VF-Unity-Parallelized is a streamlined version of VirtualFlow, integrating the features of both VFVS (VirtualFlow for Virtual Screening) and VFLP (VirtualFlow for Ligand Preparation) into a cohesive workflow. Designed to operate seamlessly on SLURM systems, this workflow allows users to easily incorporate any docking software of their choice, ensuring maximum flexibility.

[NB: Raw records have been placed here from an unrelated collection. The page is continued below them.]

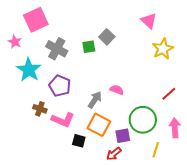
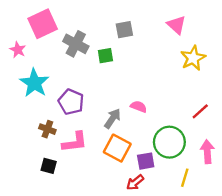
gray square: (107, 37) -> (124, 30), moved, turned 35
gray cross: (57, 49) -> (76, 44), moved
pink L-shape: (63, 120) -> (75, 142), turned -30
black square: (79, 141) -> (49, 166), moved

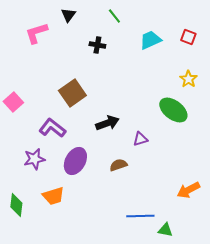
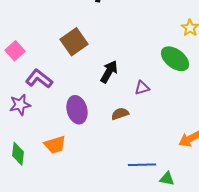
black arrow: (107, 123) -> (109, 72), turned -40
purple L-shape: (52, 128) -> (39, 79), moved
purple star: (34, 159) -> (20, 105), moved
purple ellipse: (75, 161) -> (77, 110), turned -44

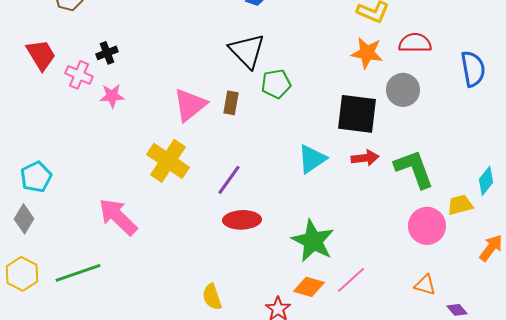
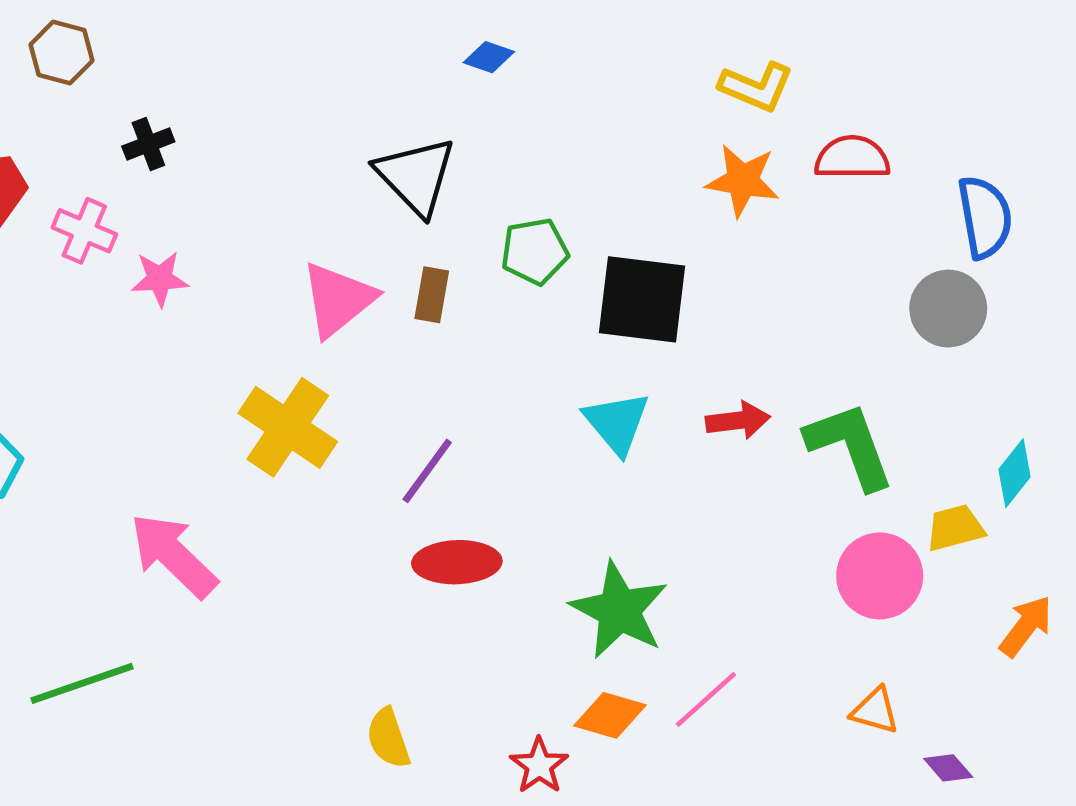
black triangle: (247, 51) -> (416, 176), moved
black cross: (107, 53) -> (148, 144), moved
gray circle: (403, 90) -> (948, 309), moved
black square: (357, 114) -> (642, 299), moved
cyan triangle: (312, 159) -> (617, 423), turned -36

The core workflow involves users supplying a SMILES text file, the receptor of interest, and the docking parameters to facilitate large-scale docking simulations. Out-of-the-box, VF-Unity-Parallelized is configured to support docking with QuickVina 2.0 and Smina.

Execution within SLURM environments is highly optimized, with computations distributed in parallel across multiple CPUs and nodes. This design ensures efficient linear scaling relative to the number of molecules provided.

Prerequisites

Please clone the repository using:

git clone https://github.com/VirtualFlow/VFUparr.git

Please ensure that the following packages are installed:

File Navigator

  • DATA: This directory is where users can place the receptor file and the corresponding executables for running the docking process.
  • OUTPUTS: This directory is designated for storing the results of the docking simulations.
  • all.ctrl: Contains all user-specifiable parameters required for the screening process, including the docking parameterization.
  • dataset_calc.py: A Python script for running the docking on specified ligands.
  • submit.sh: A Slurm submission script for submitting an array of jobs for processing.

Quick Start Guide

To get started with the docking simulations, follow the steps outlined below. These steps ensure that your configuration is correctly set up for your specific docking scenario:

  1. Configure Receptor Location:

    • Open all.ctrl and specify the exact location of your receptor in the designated section.

  2. Set Docking Parameters:

    • Within all.ctrl, enter the appropriate CENTER-X/Y/Z and SIZE-X/Y/Z coordinates to define your docking area.

  3. Specify SMILES List Path:

    • In all.ctrl, input the path to your SMILES list file. This file is crucial for defining the molecular inputs for the simulation.
    • Ensure the file adheres to the format: each line contains a SMILES representation followed by a comma and the molecule ID (e.g., C[C@@H](N)C(=O)O, Molecule1). Lines must be separated by newline characters to distinguish between different molecular entries.

  4. Slurm Cluster Account:

    • In submit.sh, replace TODO in #SBATCH --account=TODO with your actual Slurm cluster account name to ensure proper job submission.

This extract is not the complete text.